Stored items from a collection:

◇ ◇ ◇ ◇ ◇ ◇ ◇

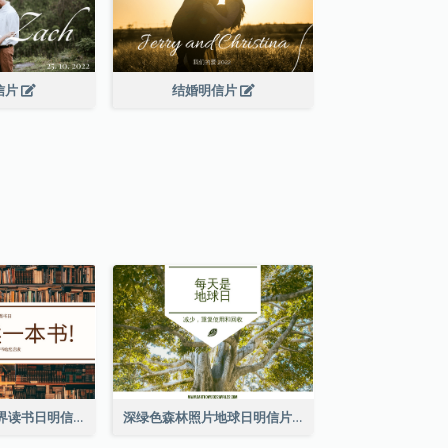
信片
结婚明信片
棕色书刊照片世界读书日明信片
深绿色森林照片地球日明信片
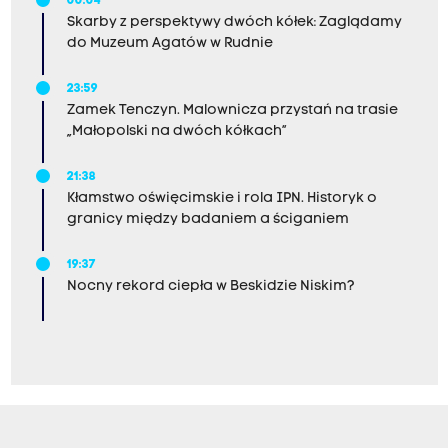
00:04
Skarby z perspektywy dwóch kółek: Zaglądamy
do Muzeum Agatów w Rudnie
23:59
Zamek Tenczyn. Malownicza przystań na trasie
„Małopolski na dwóch kółkach”
21:38
Kłamstwo oświęcimskie i rola IPN. Historyk o
granicy między badaniem a ściganiem
19:37
Nocny rekord ciepła w Beskidzie Niskim?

◇ ◇ ◇ ◇ ◇ ◇ ◇

Print the data above exactly; drop every picture.

• Answer space:
信片
结婚明信片
棕色书刊照片世界读书日明信片
深绿色森林照片地球日明信片
00:04
Skarby z perspektywy dwóch kółek: Zaglądamy
do Muzeum Agatów w Rudnie
23:59
Zamek Tenczyn. Malownicza przystań na trasie
„Małopolski na dwóch kółkach”
21:38
Kłamstwo oświęcimskie i rola IPN. Historyk o
granicy między badaniem a ściganiem
19:37
Nocny rekord ciepła w Beskidzie Niskim?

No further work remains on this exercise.